Extract, unchanged, each line of the listing below from its first line through the line that contains "Task: Click on the Specials", inclusive, and nothing else.

+++

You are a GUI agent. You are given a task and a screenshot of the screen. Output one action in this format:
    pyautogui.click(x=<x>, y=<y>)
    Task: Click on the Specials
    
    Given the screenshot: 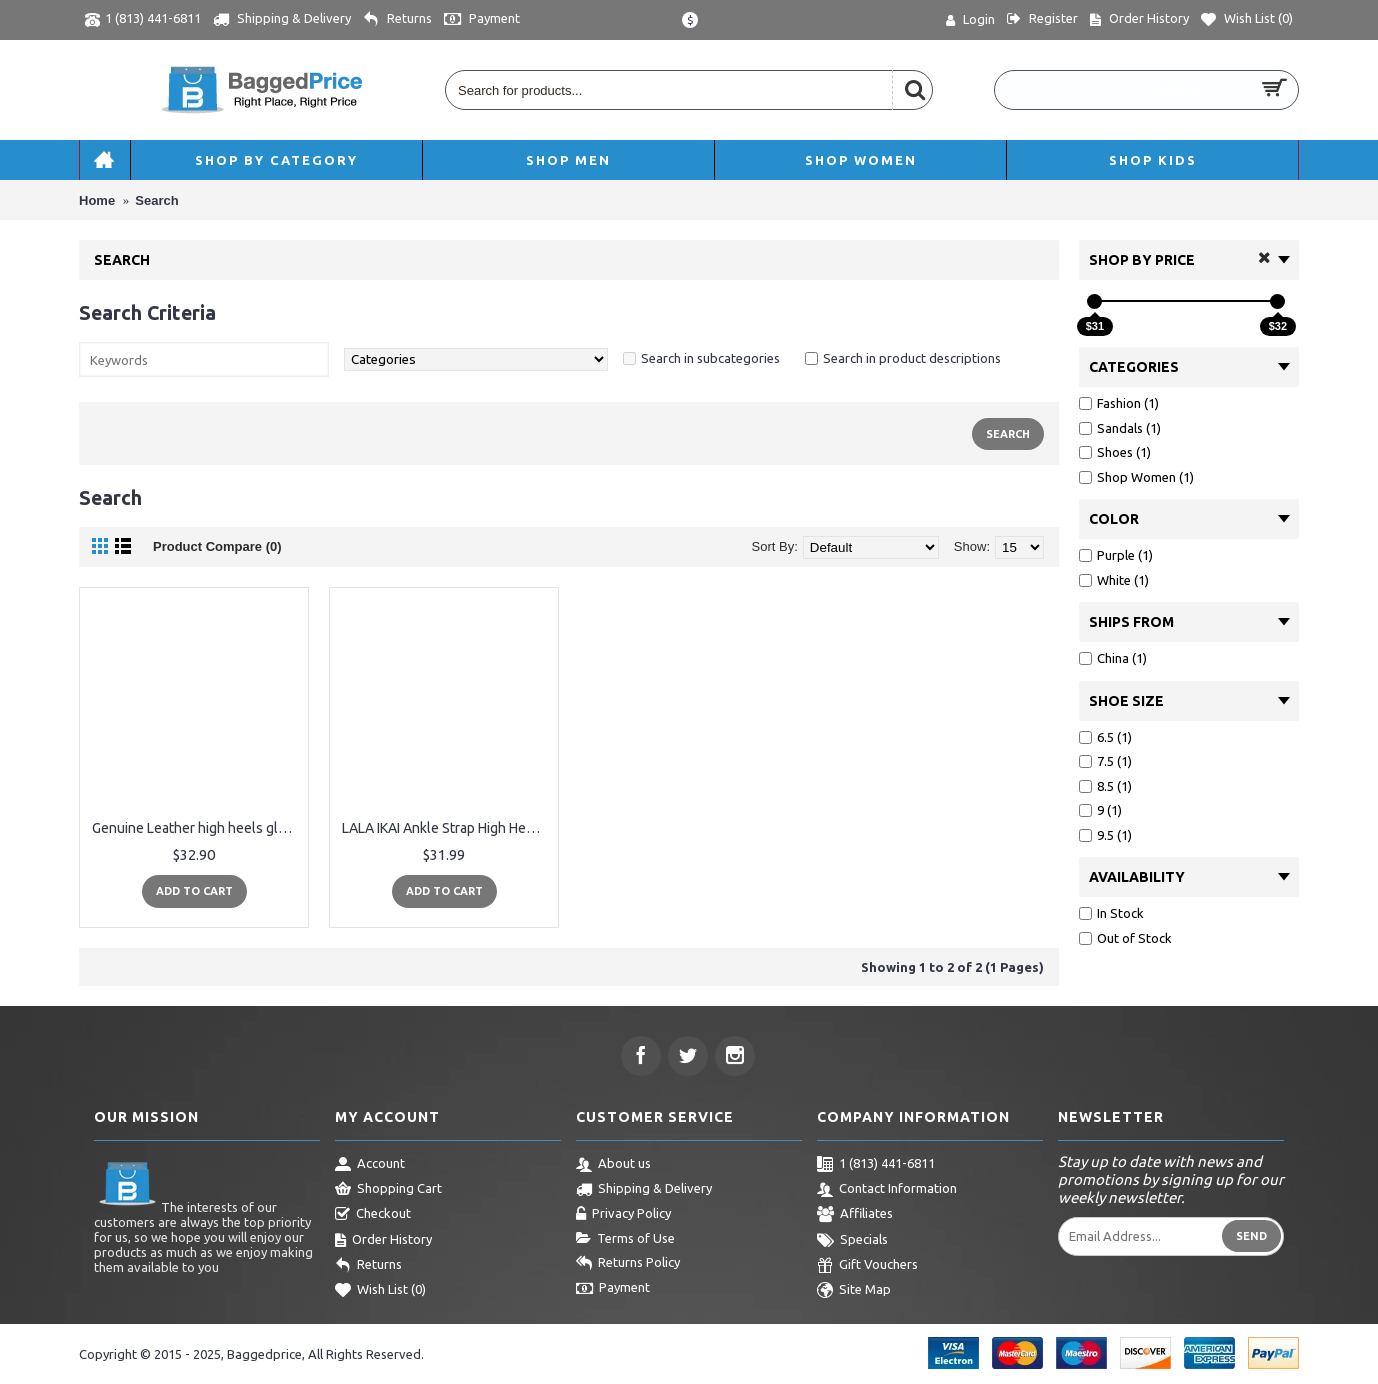 What is the action you would take?
    pyautogui.click(x=852, y=1241)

+++

Output for this task:
You are a GUI agent. You are given a task and a screenshot of the screen. Output one action in this format:
    pyautogui.click(x=<x>, y=<y>)
    Task: Click on the Specials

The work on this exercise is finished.